The History
The Name
Pitigliano is situated 313 metres above sea level on a fascinating and beautiful tuff promontory, bounded by green valleys through which the Lente and Meleta Rivers flow.
The Etruscan name is not known: perhaps it was derived from Statnes (or Staties) which in Roman times became Prefecture, and was later called Statonia.
The name Pitigliano however, would seem to have been derived from Petilia, an important Roman family who gave their own name to various places. According to an ancient legend, the town was founded by two Romans: Petilio and Celiano: the name of Pitigliano would have been derived by the combination of their names.
The History
2300-1000 B.C., Documents show that a village from the Bronze Age existed there, but the cliff of Pitigliano, like the rest of the Fiora valley was habitually occupied from Neolithic times (VI millennium B.C.) and thereafter, during the Copper Age.
VIII century B.C., An Etruscan community reached its height in the VI century, because of the vicinity of Veio, substituting the nearby centre of Poggio Buco on the Fiora, where the ruins of necropolis and the remains of a temple were rediscovered: around 500 B.C., they were probably destroyed by Porsenna, the King of Chiusi.
I century B.C. – II A.D., The Roman presence, with farms and villages on the main roads, show several attempts to build on the plateau in front of the cliff of Pitigliano.
1061 - Was the first time that the historic name of Pitigliano appeared on a Nicolas II canonical note of Sovana.
1188 - In another document, after the year 1000, Pitigliano appears as a walled (a fortified village) owned by the Aldobrandeschi counts, to whom it belonged, as rulers of the Maremma.
1274 - Pitigliano was one of the major fortified counties of the Aldrobrandeschi in the wars with the Commune of Orvieto.
1313 - The Orsini, through a marriage between the Aldobrandeschi in the County of Sovana, succeeded them, and were forced into long battles with, first, the Commune of Orvieto and then with Siena.

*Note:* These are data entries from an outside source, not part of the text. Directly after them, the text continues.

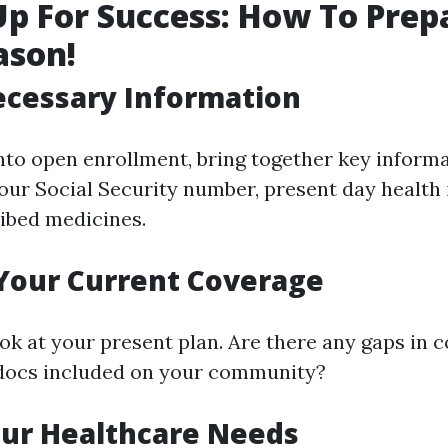
Up For Success: How To Prep
ason!
ecessary Information
into open enrollment, bring together key inform
your Social Security number, present day health 
ibed medicines.
Your Current Coverage
ook at your present plan. Are there any gaps in 
 docs included on your community?
our Healthcare Needs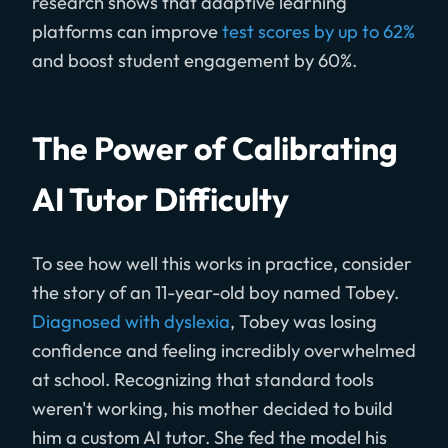
research shows that adaptive learning
platforms can improve
test scores by up to 62%
and boost student engagement by 60%.
The Power of Calibrating
AI Tutor Difficulty
To see how well this works in practice, consider
the story of an 11-year-old boy named Tobey.
Diagnosed with dyslexia
, Tobey was losing
confidence and feeling incredibly overwhelmed
at school. Recognizing that standard tools
weren't working, his mother decided to build
him a custom AI tutor. She fed the model his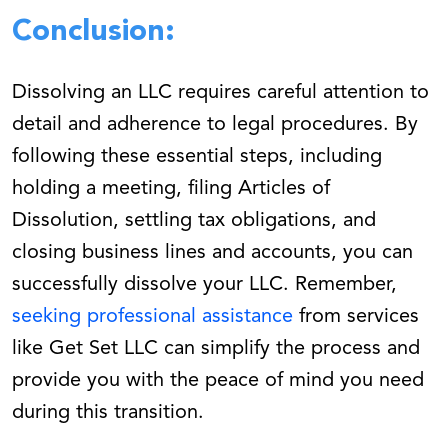
Conclusion:
Dissolving an LLC requires careful attention to
detail and adherence to legal procedures. By
following these essential steps, including
holding a meeting, filing Articles of
Dissolution, settling tax obligations, and
closing business lines and accounts, you can
successfully dissolve your LLC. Remember,
seeking professional assistance
from services
like Get Set LLC can simplify the process and
provide you with the peace of mind you need
during this transition.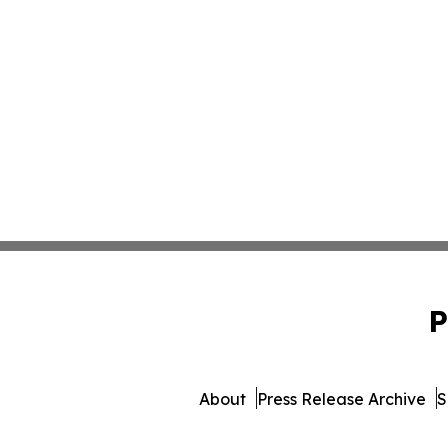
P
About
Press Release Archive
S
© 1995-2026 Newsmatics Inc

After the conquest of the latter, and nearly all of the Maremma, including Sovana in 1410, the Orsini moved the County capital to Pitigliano.
1466, the small Ursinea County gained ground with the growing power of Niccolo III, a Captain of fortune in the service of the most important Italian States: with him, Pitigliano was enriched with renaissance monuments, amongst whom were artists such as Antonio da Sangallo, Baldassare Peruzzi and Anton Maria Lari.
1604, Ferdinando I, Grand Duke of Tuscany, acquired all the Orsini possessions. This was the end of the County of Pitigliano: from the middle of the century there was an increase in the number of Jewish people, who found it a secure refuge. In 1643, the Medici thwarted an attempted occupation by Pontifical troops.
1843 - Pitigliano again acquired the title of city, with the transfer of the Diocese of Sovana, owing to the increase in economic growth, followed by enlightened reforms.